Hey! I'm from So Cal, so I just had to stop by and say welcome haha. Sounds like you've a sweet deal being a working student!


----------



## Kennedy (Jan 4, 2011)

Yep  

I don't exactly know how I got so lucky to get such a gig either.


----------



## Zeke (Jun 27, 2010)

I used to work with a reining trainer, I basically hung around so much she started putting me to work haha. Helped that I had a mare there too. So much fun, wish I was still there!!


----------



## Kennedy (Jan 4, 2011)

I've always wanted to try reining! It fascinates me; when I can't sleep I just watch reining video after reining video. The freestyle looks like a ton of fun since I'm really into music and horses and everyone just looks like they are having a great time!


----------



## Zeke (Jun 27, 2010)

I thought it looked fun too and was hooked after my first sliding stop. The horses I had the great chance to ride were super well trained and I will definitely find a way to have my own reining horse again.
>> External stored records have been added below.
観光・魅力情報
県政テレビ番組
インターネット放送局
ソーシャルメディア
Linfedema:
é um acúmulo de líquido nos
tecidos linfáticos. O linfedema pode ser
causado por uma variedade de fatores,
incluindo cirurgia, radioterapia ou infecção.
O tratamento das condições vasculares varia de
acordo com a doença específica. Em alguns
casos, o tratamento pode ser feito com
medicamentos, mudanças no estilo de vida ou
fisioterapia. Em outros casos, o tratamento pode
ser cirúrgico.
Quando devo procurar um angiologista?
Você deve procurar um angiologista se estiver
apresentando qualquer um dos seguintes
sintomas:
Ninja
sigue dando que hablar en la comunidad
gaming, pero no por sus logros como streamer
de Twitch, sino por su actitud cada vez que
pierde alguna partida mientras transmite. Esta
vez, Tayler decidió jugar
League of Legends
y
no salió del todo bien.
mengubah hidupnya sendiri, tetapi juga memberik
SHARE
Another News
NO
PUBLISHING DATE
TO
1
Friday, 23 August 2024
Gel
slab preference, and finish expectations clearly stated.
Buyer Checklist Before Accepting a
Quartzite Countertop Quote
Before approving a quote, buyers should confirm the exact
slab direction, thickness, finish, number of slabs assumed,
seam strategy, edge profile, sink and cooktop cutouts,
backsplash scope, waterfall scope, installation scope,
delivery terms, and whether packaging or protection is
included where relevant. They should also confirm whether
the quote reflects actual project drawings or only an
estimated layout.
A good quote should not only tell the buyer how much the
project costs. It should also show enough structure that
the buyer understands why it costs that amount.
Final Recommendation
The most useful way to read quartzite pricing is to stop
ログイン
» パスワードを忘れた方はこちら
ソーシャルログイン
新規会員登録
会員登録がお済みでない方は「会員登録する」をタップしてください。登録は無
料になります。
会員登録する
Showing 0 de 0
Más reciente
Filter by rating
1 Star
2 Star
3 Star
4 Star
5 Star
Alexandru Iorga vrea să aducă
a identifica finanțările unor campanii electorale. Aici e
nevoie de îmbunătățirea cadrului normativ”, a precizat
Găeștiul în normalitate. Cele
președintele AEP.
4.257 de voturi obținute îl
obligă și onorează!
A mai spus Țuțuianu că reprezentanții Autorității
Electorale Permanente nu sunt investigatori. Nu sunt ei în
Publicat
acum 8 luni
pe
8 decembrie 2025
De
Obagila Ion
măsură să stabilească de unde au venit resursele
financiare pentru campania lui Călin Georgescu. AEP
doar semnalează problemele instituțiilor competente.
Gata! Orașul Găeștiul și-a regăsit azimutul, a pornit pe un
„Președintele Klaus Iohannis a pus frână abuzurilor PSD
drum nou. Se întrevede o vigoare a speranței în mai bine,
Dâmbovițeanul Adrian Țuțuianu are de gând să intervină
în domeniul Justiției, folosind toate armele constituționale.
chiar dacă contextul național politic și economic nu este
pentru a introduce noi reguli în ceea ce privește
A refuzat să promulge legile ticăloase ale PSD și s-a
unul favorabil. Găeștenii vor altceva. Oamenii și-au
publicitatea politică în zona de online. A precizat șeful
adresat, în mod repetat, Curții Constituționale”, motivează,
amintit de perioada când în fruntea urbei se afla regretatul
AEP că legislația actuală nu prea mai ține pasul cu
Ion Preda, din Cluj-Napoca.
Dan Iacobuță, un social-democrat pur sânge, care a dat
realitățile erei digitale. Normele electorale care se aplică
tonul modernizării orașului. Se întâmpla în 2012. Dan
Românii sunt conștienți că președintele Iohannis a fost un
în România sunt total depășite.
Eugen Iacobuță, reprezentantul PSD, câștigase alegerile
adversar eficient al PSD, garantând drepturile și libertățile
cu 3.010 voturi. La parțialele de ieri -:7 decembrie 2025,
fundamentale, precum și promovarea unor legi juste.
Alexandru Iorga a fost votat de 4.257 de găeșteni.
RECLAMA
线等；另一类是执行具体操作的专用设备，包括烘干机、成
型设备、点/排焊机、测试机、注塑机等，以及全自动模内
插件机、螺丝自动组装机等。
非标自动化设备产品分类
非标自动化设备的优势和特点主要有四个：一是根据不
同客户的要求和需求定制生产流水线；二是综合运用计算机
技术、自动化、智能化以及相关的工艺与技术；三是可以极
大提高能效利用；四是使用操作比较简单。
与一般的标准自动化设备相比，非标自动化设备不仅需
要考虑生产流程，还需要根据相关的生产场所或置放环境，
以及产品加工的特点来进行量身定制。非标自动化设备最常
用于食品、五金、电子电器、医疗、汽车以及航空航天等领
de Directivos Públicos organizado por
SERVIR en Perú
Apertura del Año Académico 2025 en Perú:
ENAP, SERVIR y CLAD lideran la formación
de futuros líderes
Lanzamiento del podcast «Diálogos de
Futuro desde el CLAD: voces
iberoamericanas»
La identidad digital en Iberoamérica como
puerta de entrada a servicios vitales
College is just way too hectic and expensive for it! If you ever decide to give it a try I know a couple good trainers in San Diego.
_Posted via Mobile Device_


----------



## Kennedy (Jan 4, 2011)

Yeah I've been looking for a barn that has reining lessons, but I've heard it's mostly independent trainers, not like hunter/jumpers where you have whole barns. 

Unfortunately I'm really far from San Diego but if you know of any trainers/barns in the Topanga/Chatsworth/Agoura area, let me know!


----------



## Zeke (Jun 27, 2010)

My trainer had a whole barn but no lesson horses, she mostly gave owners lessons on their own horses. The horses were usually in training with her or finish reiners people and purchaser. That makes it hard too. I'm hoping find something to lease in the future until I can get a horse. 

If I get a chance to talk to my old trainer I'll let you know. Good luck! I for sure think you should give it a try.
_Posted via Mobile Device_


----------



## Zeke (Jun 27, 2010)

My trainer had a whole barn but no lesson horses, she mostly gave owners lessons on their own horses. The horses were usually in training with her or finish reiners people and purchaser. That makes it hard too. I'm hoping find something to lease in the future until I can get a horse. 

If I get a chance to talk to my old trainer for some other trainers names, i'll let you know. Good luck! I for sure think you should give it a try.
_Posted via Mobile Device_
_Posted via Mobile Device_


----------



## Kennedy (Jan 4, 2011)

Yeah I can't afford to buy a horse just for reining. I just want to take a few lessons, I'm quite content with sticking to hunter/jumper, but I know how good it is to experience other disciplines as well. Each discipline helps the other I believe.


----------